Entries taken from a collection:
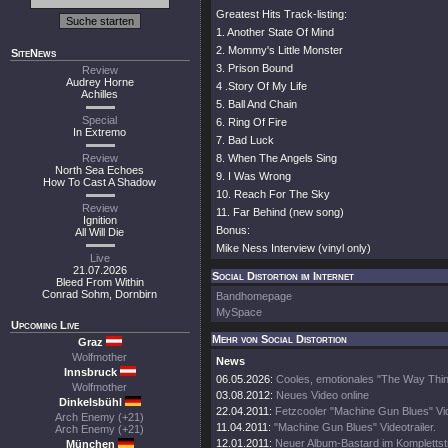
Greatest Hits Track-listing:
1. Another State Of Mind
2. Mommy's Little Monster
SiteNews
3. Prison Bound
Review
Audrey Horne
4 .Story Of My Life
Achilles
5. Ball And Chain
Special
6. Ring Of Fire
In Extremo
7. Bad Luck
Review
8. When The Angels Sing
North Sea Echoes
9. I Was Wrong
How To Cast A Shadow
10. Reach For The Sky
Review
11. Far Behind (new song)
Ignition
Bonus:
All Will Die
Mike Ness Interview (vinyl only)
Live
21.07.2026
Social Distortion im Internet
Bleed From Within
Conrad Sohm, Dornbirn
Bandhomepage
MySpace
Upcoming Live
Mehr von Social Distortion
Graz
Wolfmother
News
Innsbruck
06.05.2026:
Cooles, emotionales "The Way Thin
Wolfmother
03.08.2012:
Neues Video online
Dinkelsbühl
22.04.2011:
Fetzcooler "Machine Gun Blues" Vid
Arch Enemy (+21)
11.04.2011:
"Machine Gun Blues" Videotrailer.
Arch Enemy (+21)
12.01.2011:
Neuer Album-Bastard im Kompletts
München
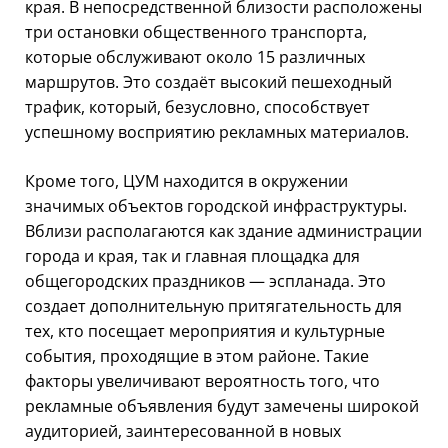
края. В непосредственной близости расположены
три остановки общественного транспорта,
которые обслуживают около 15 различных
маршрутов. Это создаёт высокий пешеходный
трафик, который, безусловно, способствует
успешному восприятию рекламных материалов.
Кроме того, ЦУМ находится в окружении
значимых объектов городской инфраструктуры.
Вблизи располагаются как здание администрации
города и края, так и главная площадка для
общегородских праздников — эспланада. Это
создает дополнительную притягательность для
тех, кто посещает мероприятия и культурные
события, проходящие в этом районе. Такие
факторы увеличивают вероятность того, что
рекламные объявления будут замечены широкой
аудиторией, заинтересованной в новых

Task brief: Tell how many lines in the data contain the word "Social", answering with that number and no other text.

Exercise result: 2